Varieties of Green Tea

Green tea is tea that has not been oxidized. Black and oolong teas, by contrast, are allowed to oxidize (Black teas fully, oolongs partially), thus turning the leaf a darker color, and changing the chemical composition, flavor, and aroma of the leaf and brewed cup. Green tea comes in many different varieties and is produced in many different regions.

Japanese Green Teas:

Sencha is the most well-known Japanese green tea, popular both in Japan and in the rest of the world. Sencha is produced by first steaming the leaves and then pan-firing them. Sencha can have a sharp flavor; its aroma is often described as being reminiscent of seaweed. Although sencha originated in Japan and is most commonly produced there, it is also produced in a number of other countries, including China, Vietnam, and even (rarely) Sri Lanka.

Japan also produces a myriad of unique varieties of green tea, many of which are unlike anything else available. Matcha, a powder made by grinding up the whole tea plant, produces a bright green opaque cup, and is also used to flavor ice cream, cakes, or pastries. Bancha is a basic everyday drink, usually less expensive than sencha. Hojicha is made by roasting the tea leaves. Genmaicha is made by mixing tea (usually sencha or bancha) with toasted rice and sometimes popcorn, and often with matcha as well. Kukicha is made of twigs and stems of the tea plant. Lastly, gyokuro is produced by shading the leaves during the last weeks of production. Hojicha and kukicha tend to be lower in caffeine, although both still contain some caffeine.

Chinese Green Teas:

Gunpowder is a Chinese tea with tightly curled leaves and a strong smokey aroma. Young hyson is similar to gunpowder, but slightly less smokey. Chun mee is a particular grade of young hyson. These teas are all pan-fired (not steamed) teas and tend to be relatively inexpensive and have a relatively sour taste.

Dragon well, also known as lung ching, is a lighter pan-fired tea that tends to have a more delicate flavor, and can be quite expensive.
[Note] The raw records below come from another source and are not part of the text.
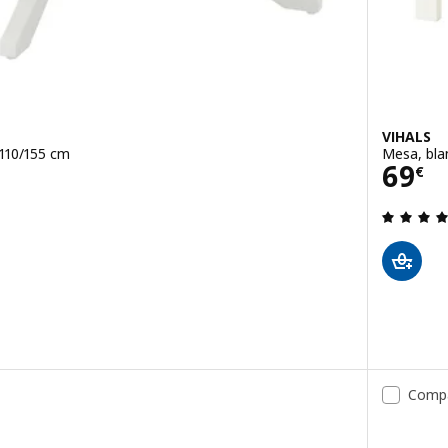
VIHALS
 110/155 cm
Mesa, bla
Prec
69
€
 de 5 estrellas. Total opiniones:
 extensible, negro, 110/155 cm
Comp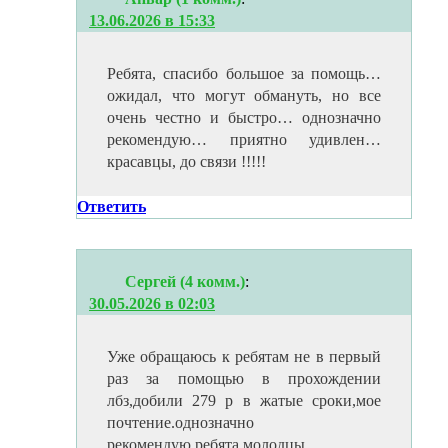
13.06.2026 в 15:33
Ребята, спасибо большое за помощь…
ожидал, что могут обмануть, но все
очень честно и быстро… однозначно
рекомендую… приятно удивлен…
красавцы, до связи !!!!!
Ответить
Сергей (4 комм.)
:
30.05.2026 в 02:03
Уже обращаюсь к ребятам не в первый
раз за помощью в прохождении
лбз,добили 279 р в жатые сроки,мое
почтение.однозначно
рекомендую,ребята молодцы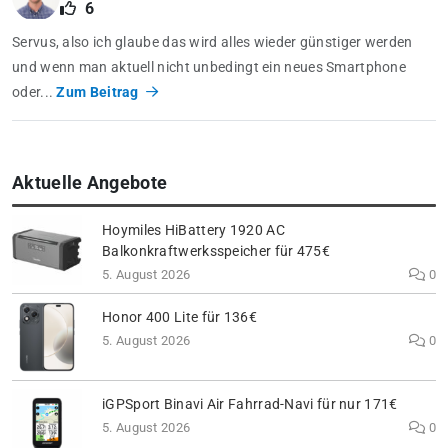
6
Servus, also ich glaube das wird alles wieder günstiger werden
und wenn man aktuell nicht unbedingt ein neues Smartphone
oder...
Zum Beitrag
Aktuelle Angebote
Hoymiles HiBattery 1920 AC
Balkonkraftwerksspeicher für 475€
5. August 2026
0
Honor 400 Lite für 136€
5. August 2026
0
iGPSport Binavi Air Fahrrad-Navi für nur 171€
5. August 2026
0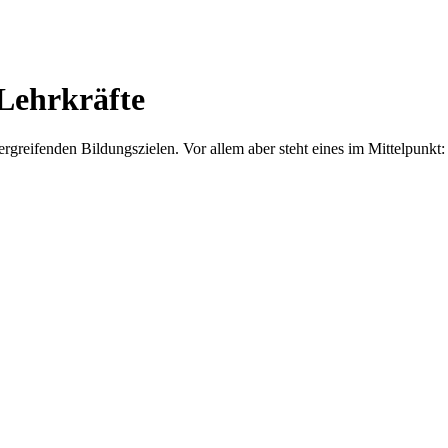
Lehrkräfte
bergreifenden Bildungszielen. Vor allem aber steht eines im Mittelp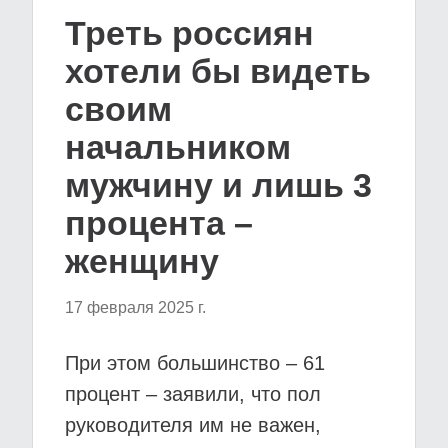
Треть россиян
хотели бы видеть
своим
начальником
мужчину и лишь 3
процента –
женщину
17 февраля 2025 г.
При этом большинство – 61
процент – заявили, что пол
руководителя им не важен,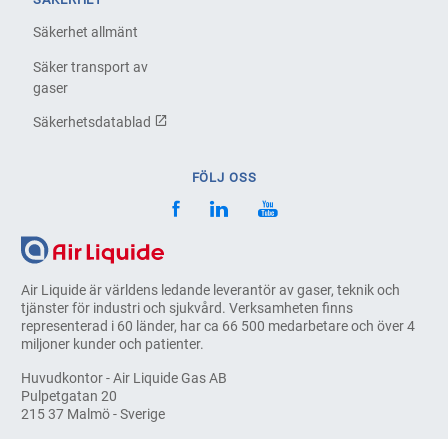
Säkerhet allmänt
Säker transport av
gaser
Säkerhetsdatablad
FÖLJ OSS
Air Liquide är världens ledande leverantör av gaser, teknik och
tjänster för industri och sjukvård. Verksamheten finns
representerad i 60 länder, har ca 66 500 medarbetare och över 4
miljoner kunder och patienter.
Huvudkontor - Air Liquide Gas AB
Pulpetgatan 20
215 37 Malmö - Sverige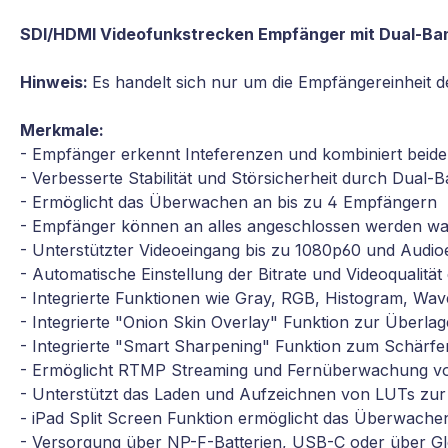
SDI/HDMI Videofunkstrecken Empfänger mit Dual-Ba
Hinweis:
Es handelt sich nur um die Empfängereinheit 
Merkmale:
- Empfänger erkennt Inteferenzen und kombiniert beide
- Verbesserte Stabilität und Störsicherheit durch Dual-
- Ermöglicht das Überwachen an bis zu 4 Empfängern
- Empfänger können an alles angeschlossen werden wa
- Unterstützter Videoeingang bis zu 1080p60 und Audi
- Automatische Einstellung der Bitrate und Videoqualit
- Integrierte Funktionen wie Gray, RGB, Histogram, Wave
- Integrierte "Onion Skin Overlay" Funktion zur Überla
- Integrierte "Smart Sharpening" Funktion zum Schärfen
- Ermöglicht RTMP Streaming und Fernüberwachung vo
- Unterstützt das Laden und Aufzeichnen von LUTs z
- iPad Split Screen Funktion ermöglicht das Überwache
- Versorgung über NP-F-Batterien, USB-C oder über G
Other well-known Chinese green teas include bi luo chun (meaning green snail spring), a tightly-curled tea made from leaves gathered in spring, and lu an melon seed, a tea made exclusively from the second leaf on each branch.

Green Teas from Other Regions:

Thailand, Vietnam, Indonesia, Laos, and Korea all produce green teas as well, each with their unique qualities. These countries, in addition to producing their own unique varieties of tea, also make teas (such as sencha, young hyson, gunpowder, or dragon well) in the style of well-known Chinese or Japanese varieties; even if produced in a similar manner, these teas have a unique character, owing to the differing climates between these regions.

Darjeeling, a district in India best known for black teas, has also begun to produce more green teas in recent years. A similar trend is happening, although more slowly and to a smaller degree, in other regions, including Assam, India, and also Sri Lanka (Ceylon), and Kenya.